A blustery afternoon in late fall finds Herrington and Pascarelli buttoning up tunnels bursting with luxuriant beds of rainbow chard, lettuce, mustard greens, and other cold-hardy crops. They’ll harvest them weekly through most of the winter to sell at farmers markets in Saco, Brunswick and southern New Hampshire, and a few restaurants in Greater Portland.
“It might seem like we’re giving up our break for the year by farming in winter, but our goal is to sell 48 to 50 weeks a year so we don’t have to cram earning all of our income into 25 or 30 weeks,” Pascarelli says. “We’re trying to avoid the extreme stress of July through September.

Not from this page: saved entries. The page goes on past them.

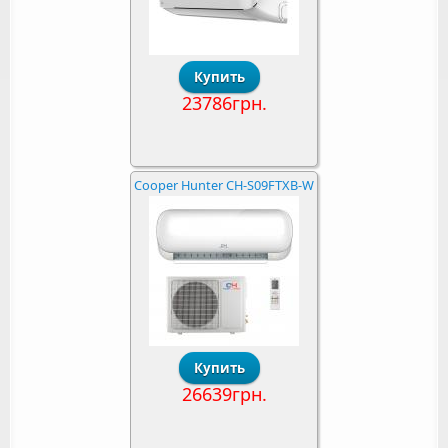
23786грн.
Cooper Hunter CH-S09FTXB-W
26639грн.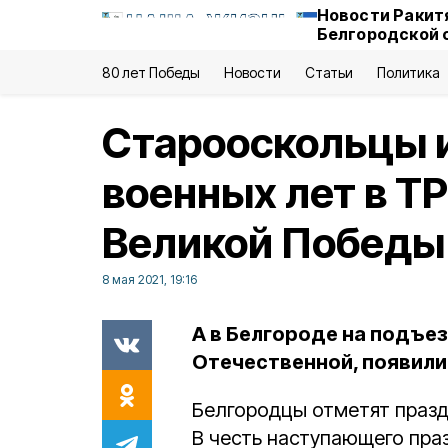
Новости Ракит
Белгородской 
80 лет Победы
Новости
Статьи
Политика
Старооскольцы 
военных лет в Т
Великой Победы
8 мая 2021, 19:16
А в Белгороде на подъез
Отечественной, появили
Белгородцы отметят празд
В честь наступающего пра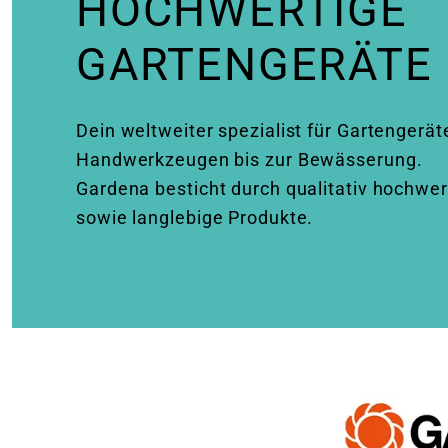
HOCHWERTIGE
ne
GARTENGERÄTE
Dein weltweiter spezialist für Gartengerät
Handwerkzeugen bis zur Bewässerung.
Gardena besticht durch qualitativ hochwer
nungszeiten
nungszeiten
sowie langlebige Produkte.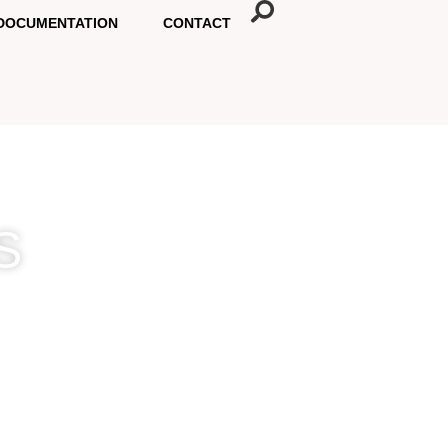
DOCUMENTATION
CONTACT
S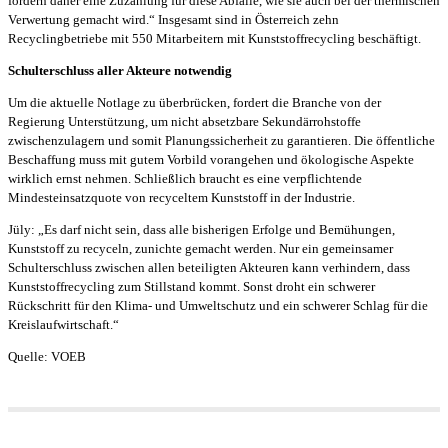
fordern daher eine Zuzahlung für diese Abfälle, wie sie auch bei der thermischen
Verwertung gemacht wird.“ Insgesamt sind in Österreich zehn
Recyclingbetriebe mit 550 Mitarbeitern mit Kunststoffrecycling beschäftigt.
Schulterschluss aller Akteure notwendig
Um die aktuelle Notlage zu überbrücken, fordert die Branche von der
Regierung Unterstützung, um nicht absetzbare Sekundärrohstoffe
zwischenzulagern und somit Planungssicherheit zu garantieren. Die öffentliche
Beschaffung muss mit gutem Vorbild vorangehen und ökologische Aspekte
wirklich ernst nehmen. Schließlich braucht es eine verpflichtende
Mindesteinsatzquote von recyceltem Kunststoff in der Industrie.
Jüly: „Es darf nicht sein, dass alle bisherigen Erfolge und Bemühungen,
Kunststoff zu recyceln, zunichte gemacht werden. Nur ein gemeinsamer
Schulterschluss zwischen allen beteiligten Akteuren kann verhindern, dass
Kunststoffrecycling zum Stillstand kommt. Sonst droht ein schwerer
Rückschritt für den Klima- und Umweltschutz und ein schwerer Schlag für die
Kreislaufwirtschaft.“
Quelle: VOEB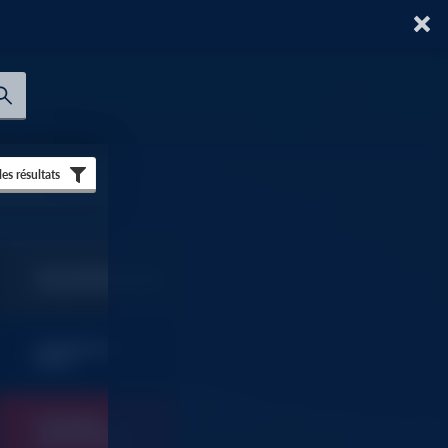
 les résultats
TOUT SAVOIR SUR AU
FORUM DU BATIMENT
SOMMAIRES ET
9
INDEX
OUTILLAGE
FOURNITURES
9
INDUSTRIELLES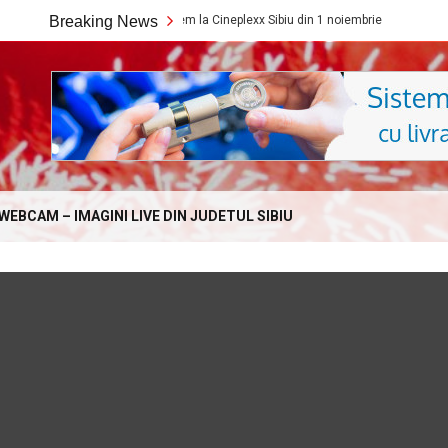
Ce filme noi vedem la Cineplexx Sibiu din 1 noiembrie
Breaking News
Fondul Știi
Online.com
WEBCAM – IMAGINI LIVE DIN JUDETUL SIBIU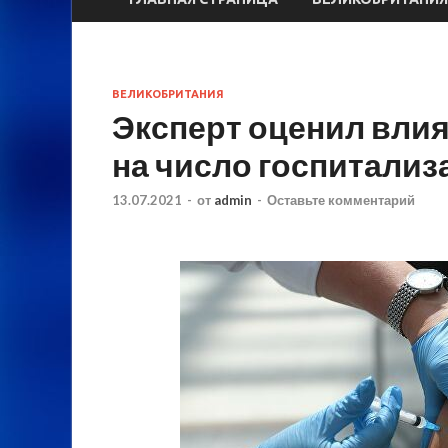
ВЕЛИКОБРИТАНИЯ
Эксперт оценил вли
на число госпитализ
13.07.2021
-
от
admin
-
Оставьте комментарий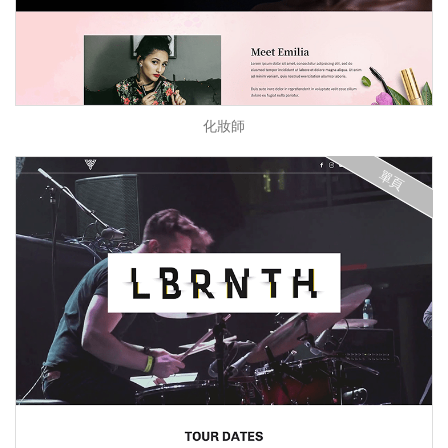
化妝師
單頁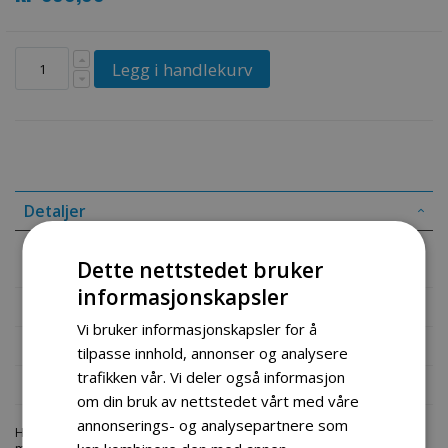
Legg i handlekurv
Detaljer
Dekk og felg ATV 110-125ccc (16x8-7)
Dette nettstedet bruker
informasjonskapsler
Mer informasjon
Vi bruker informasjonskapsler for å
Produktomtaler
tilpasse innhold, annonser og analysere
trafikken vår. Vi deler også informasjon
Fil vedlegg
om din bruk av nettstedet vårt med våre
annonserings- og analysepartnere som
Hos engrosservice.no får du kjøpt
dekk outback 110cc 16x8 8
til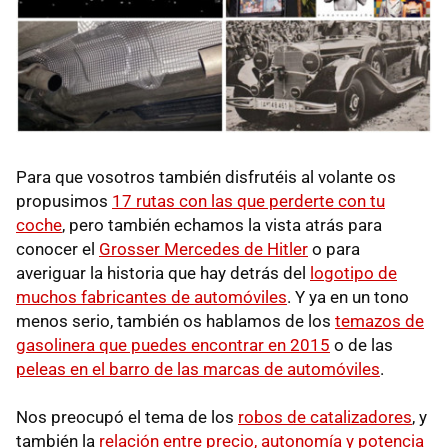
Para que vosotros también disfrutéis al volante os
propusimos
17 rutas con las que perderte con tu
coche
, pero también echamos la vista atrás para
conocer el
Grosser Mercedes de Hitler
o para
averiguar la historia que hay detrás del
logotipo de
muchos fabricantes de automóviles
. Y ya en un tono
menos serio, también os hablamos de los
temazos de
gasolinera que puedes encontrar en 2015
o de las
peleas en el barro de las marcas de automóviles
.
Nos preocupó el tema de los
robos de catalizadores
, y
también la
relación entre precio, autonomía y potencia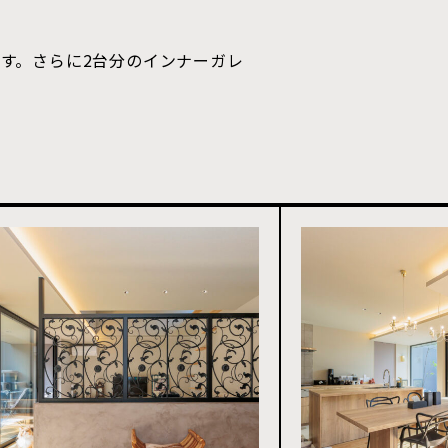
す。さらに2台分のインナーガレ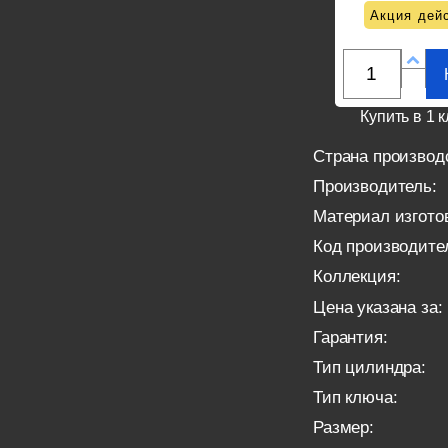
Акция дейс
Купить в 1 к
Страна производ
Производитель:
Материал изгото
Код производите
Коллекция:
Цена указана за:
Гарантия:
Тип цилиндра:
Тип ключа:
Размер: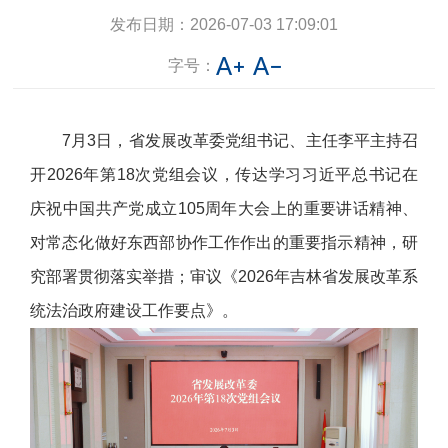
发布日期：
2026-07-03 17:09:01
字号：
7月3日，省发展改革委党组书记、主任李平主持召
开2026年第18次党组会议，传达学习习近平总书记在
庆祝中国共产党成立105周年大会上的重要讲话精神、
对常态化做好东西部协作工作作出的重要指示精神，研
究部署贯彻落实举措；审议《2026年吉林省发展改革系
统法治政府建设工作要点》。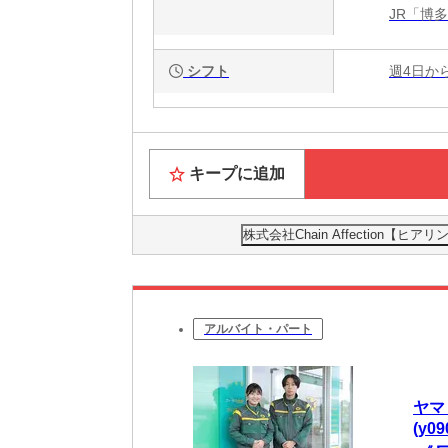
JR「博
シフト
週4日か
キープに追加
株式会社Chain Affection【
アルバイト・パート
ヤマ
(y0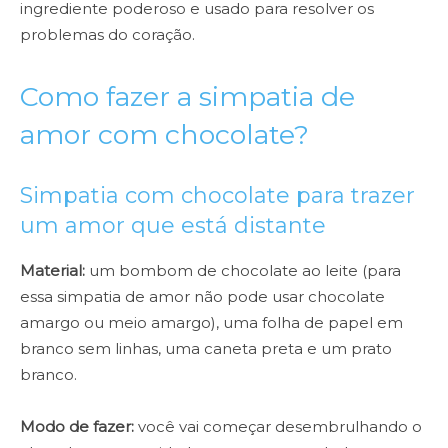
ingrediente poderoso e usado para resolver os
problemas do coração.
Como fazer a simpatia de
amor com chocolate?
Simpatia com chocolate para trazer
um amor que está distante
Material:
um bombom de chocolate ao leite (para
essa simpatia de amor não pode usar chocolate
amargo ou meio amargo), uma folha de papel em
branco sem linhas, uma caneta preta e um prato
branco.
Modo de fazer:
você vai começar desembrulhando o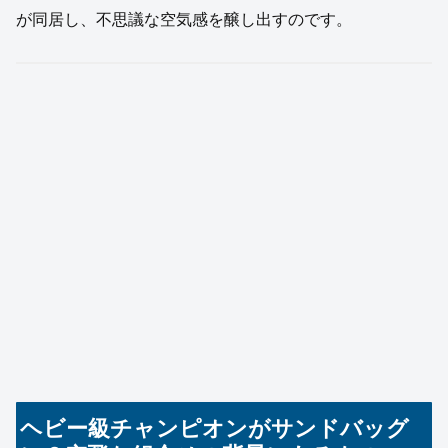
が同居し、不思議な空気感を醸し出すのです。
ヘビー級チャンピオンがサンドバッグ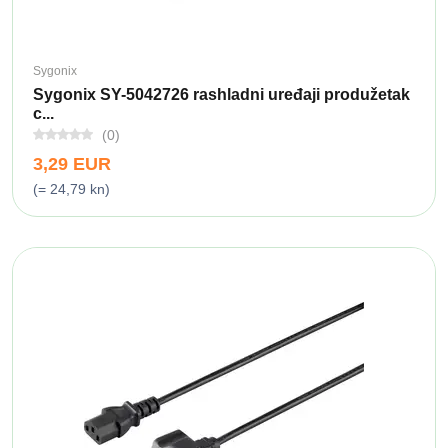
Sygonix
Sygonix SY-5042726 rashladni uređaji produžetak
c...
(0)
3,29 EUR
(= 24,79 kn)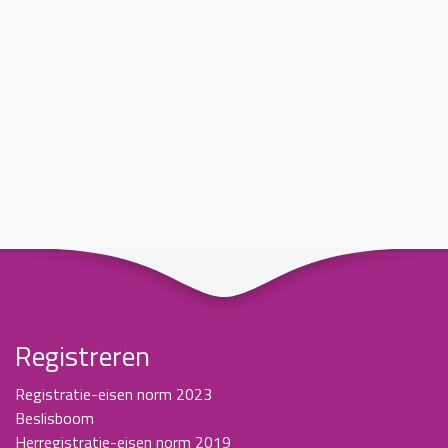
Registreren
Registratie-eisen norm 2023
Beslisboom
Herregistratie-eisen norm 2019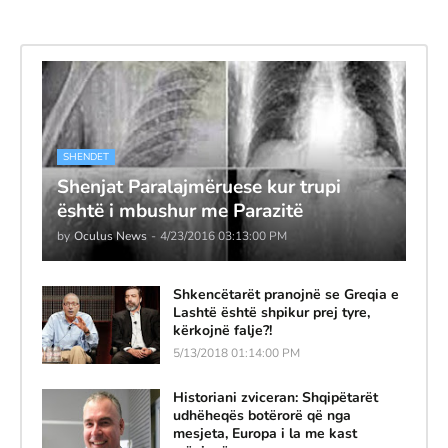
SHENDET
Shenjat Paralajmëruese kur trupi
është i mbushur me Parazitë
by
Oculus News
-
4/23/2016 03:13:00 PM
Shkencëtarët pranojnë se Greqia e
Lashtë është shpikur prej tyre,
kërkojnë falje?!
5/13/2018 01:14:00 PM
Historiani zviceran: Shqipëtarët
udhëheqës botërorë që nga
mesjeta, Europa i la me kast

We haven’t quite achieved that, but we did a lot better than last year.”
Two Farmers’ dazzling winter beds make what they do look deceptively easy, but, of course, it isn’t. Winter crops in unheated tunnels must be covered every cold night or they’ll freeze, and uncovered to maximize light and stimulate growth later in the winter when the days lengthen. Then there is harvesting—on one’s knees for hours cutting tiny leaves with a knife in finger-stinging cold, not to mention meticulous washing and packaging. On top of the intense labor of farming are the challenges of running any small business: marketing, sales, budgeting, accounting, and myriad other tasks.
Herrington and Pascarelli intend to keep Two Farmers small to earn a stainable living for themselves and their employees (currently two part-timers). “Our vision is to have a business that can fairly support us and our employees without us ever having to work off the farm,” Herrington says. She adds that unstainability also means“time off, enough money for some sort of recreation,and a business that’s not excessively stressful.”
The two farmers are quick to point out that they had help in getting started. Affordable grants from Slow Money Maine assisted with start-up costs for the tunnels. Pascarelli’s contractor father and a friend helped build the tunnels, his mother helps wash and pack produce, and the original farmer who connected them with the landowner did the heavy tractor work. Other farmers pitched in as well. New Leaf Farm in Durham grew their first seedlings, and Six River Farm founders Nate Drummond and Gabrielle Gosselin of Bowdoinham mentored Herrington and Pascarelli through MOFGA’s Journeyperson Program, which pairs new farmers with established ones.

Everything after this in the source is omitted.